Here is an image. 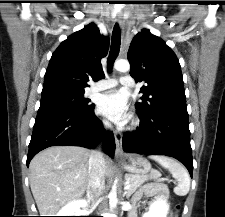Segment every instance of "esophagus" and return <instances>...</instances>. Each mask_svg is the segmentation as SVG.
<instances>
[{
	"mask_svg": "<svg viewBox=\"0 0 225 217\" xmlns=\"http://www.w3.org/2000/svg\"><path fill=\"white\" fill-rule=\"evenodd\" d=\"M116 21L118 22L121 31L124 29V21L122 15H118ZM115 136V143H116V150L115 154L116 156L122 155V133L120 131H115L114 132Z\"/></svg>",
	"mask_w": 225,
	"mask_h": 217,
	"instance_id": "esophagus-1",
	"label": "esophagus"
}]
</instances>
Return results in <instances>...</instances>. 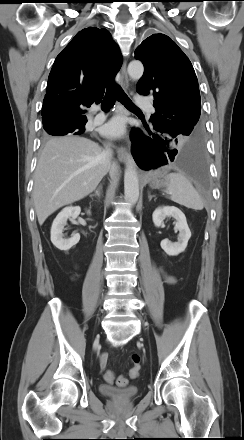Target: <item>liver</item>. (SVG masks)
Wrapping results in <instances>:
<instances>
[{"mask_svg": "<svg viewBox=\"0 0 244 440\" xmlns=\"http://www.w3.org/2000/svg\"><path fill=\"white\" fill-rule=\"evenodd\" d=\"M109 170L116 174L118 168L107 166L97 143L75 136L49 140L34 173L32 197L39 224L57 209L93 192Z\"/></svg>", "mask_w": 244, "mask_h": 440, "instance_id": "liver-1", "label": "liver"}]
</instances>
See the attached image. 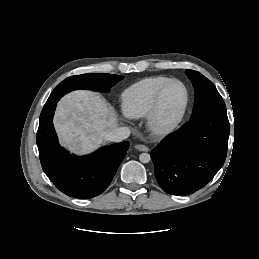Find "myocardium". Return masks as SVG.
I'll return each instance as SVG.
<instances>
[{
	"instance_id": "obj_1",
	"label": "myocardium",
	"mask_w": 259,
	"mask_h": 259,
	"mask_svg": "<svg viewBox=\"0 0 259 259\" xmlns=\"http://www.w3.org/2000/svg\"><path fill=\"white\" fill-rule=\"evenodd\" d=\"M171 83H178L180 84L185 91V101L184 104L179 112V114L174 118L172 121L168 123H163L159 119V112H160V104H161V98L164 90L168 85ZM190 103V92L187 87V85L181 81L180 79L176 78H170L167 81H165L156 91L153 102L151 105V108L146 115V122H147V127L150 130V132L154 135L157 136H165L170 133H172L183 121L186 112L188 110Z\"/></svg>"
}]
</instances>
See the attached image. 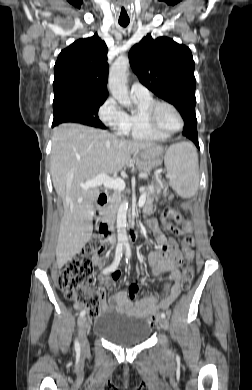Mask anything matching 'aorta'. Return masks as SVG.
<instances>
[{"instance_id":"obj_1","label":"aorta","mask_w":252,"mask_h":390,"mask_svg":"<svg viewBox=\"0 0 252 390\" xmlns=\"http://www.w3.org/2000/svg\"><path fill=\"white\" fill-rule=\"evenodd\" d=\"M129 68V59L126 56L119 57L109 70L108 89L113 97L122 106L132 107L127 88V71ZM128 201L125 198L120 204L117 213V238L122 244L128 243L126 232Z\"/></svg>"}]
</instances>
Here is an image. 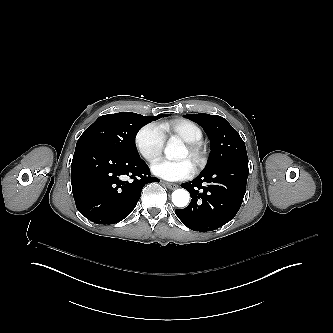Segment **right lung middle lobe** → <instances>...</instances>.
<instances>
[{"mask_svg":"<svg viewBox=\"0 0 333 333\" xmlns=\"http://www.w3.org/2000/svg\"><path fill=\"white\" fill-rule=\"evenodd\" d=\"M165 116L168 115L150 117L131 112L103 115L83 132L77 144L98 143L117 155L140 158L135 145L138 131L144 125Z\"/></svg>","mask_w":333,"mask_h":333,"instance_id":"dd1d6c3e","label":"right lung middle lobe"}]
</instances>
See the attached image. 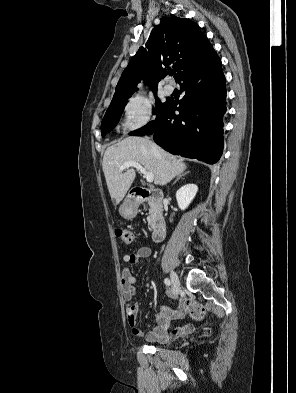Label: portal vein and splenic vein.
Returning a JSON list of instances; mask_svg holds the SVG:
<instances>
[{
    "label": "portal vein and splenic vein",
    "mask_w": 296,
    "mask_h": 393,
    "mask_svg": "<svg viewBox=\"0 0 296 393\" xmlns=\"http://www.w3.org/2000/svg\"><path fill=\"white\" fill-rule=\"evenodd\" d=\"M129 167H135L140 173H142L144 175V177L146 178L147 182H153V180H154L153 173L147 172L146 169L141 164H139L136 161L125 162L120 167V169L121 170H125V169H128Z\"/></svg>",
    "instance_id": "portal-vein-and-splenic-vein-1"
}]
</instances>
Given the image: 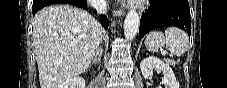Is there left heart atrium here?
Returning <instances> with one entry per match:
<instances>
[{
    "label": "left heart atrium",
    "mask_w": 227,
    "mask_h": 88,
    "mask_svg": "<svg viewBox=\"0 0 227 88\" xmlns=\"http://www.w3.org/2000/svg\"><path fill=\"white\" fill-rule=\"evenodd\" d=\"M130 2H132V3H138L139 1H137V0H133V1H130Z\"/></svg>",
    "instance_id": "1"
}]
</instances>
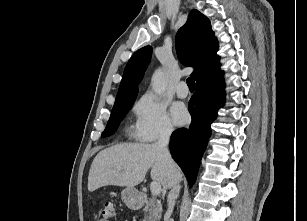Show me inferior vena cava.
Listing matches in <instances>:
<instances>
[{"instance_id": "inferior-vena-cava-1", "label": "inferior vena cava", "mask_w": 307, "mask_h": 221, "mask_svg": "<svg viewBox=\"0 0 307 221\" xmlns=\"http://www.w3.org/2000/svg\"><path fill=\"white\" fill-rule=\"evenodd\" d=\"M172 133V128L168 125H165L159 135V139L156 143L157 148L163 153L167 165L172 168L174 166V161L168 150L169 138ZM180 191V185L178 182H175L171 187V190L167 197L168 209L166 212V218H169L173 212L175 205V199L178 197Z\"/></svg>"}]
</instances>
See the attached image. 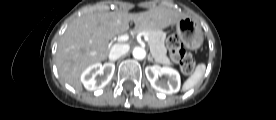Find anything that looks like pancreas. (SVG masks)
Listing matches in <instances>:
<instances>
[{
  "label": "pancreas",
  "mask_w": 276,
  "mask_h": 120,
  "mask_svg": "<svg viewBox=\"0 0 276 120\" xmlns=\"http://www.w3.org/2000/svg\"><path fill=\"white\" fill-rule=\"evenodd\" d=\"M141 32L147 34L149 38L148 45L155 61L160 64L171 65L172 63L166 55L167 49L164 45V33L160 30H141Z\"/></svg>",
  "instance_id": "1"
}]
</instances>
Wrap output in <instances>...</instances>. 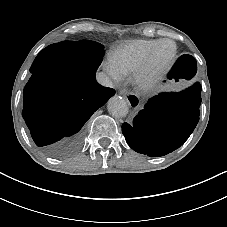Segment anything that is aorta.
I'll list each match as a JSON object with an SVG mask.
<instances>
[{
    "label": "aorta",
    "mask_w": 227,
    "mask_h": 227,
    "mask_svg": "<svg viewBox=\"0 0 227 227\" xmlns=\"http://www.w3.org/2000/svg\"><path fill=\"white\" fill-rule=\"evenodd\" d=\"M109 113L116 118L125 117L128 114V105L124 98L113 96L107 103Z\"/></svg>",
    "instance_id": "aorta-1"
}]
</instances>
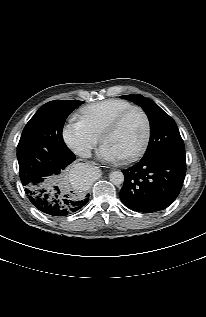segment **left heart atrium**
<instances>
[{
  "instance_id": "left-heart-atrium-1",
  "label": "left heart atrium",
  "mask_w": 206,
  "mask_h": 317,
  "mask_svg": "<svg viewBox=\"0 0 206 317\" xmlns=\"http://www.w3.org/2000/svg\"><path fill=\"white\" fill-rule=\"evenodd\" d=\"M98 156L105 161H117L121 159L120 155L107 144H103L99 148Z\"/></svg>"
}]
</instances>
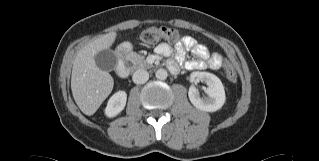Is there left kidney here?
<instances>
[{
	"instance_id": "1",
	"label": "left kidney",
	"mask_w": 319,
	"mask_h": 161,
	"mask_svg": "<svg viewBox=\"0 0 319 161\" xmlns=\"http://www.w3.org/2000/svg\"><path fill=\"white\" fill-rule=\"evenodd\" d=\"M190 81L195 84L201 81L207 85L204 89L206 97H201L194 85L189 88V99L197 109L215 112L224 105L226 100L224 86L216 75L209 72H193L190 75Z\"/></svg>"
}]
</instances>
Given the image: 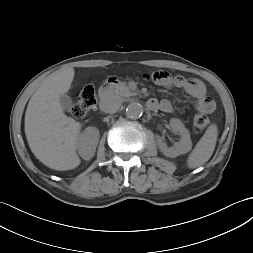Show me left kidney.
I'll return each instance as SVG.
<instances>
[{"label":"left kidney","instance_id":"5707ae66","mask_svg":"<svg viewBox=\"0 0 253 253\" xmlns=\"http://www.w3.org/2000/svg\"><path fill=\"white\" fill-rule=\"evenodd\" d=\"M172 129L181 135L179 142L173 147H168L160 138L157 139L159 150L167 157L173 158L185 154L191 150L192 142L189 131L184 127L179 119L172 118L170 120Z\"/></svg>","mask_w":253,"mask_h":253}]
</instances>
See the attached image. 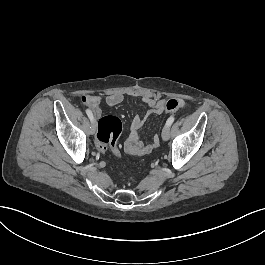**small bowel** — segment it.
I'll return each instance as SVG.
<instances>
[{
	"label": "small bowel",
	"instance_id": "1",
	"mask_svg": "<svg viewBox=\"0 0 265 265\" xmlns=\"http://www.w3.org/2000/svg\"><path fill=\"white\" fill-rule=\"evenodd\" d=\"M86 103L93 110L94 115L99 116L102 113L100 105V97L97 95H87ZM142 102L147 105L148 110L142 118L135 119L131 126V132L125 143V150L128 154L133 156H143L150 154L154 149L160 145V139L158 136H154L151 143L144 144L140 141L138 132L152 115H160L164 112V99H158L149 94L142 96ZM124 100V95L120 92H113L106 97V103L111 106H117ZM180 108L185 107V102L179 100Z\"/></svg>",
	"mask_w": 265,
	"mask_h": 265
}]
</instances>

════════

__Task__:
Collect the complete line wherever the string "with" appears in the records.

__Task result__:
Returning <instances> with one entry per match:
I'll list each match as a JSON object with an SVG mask.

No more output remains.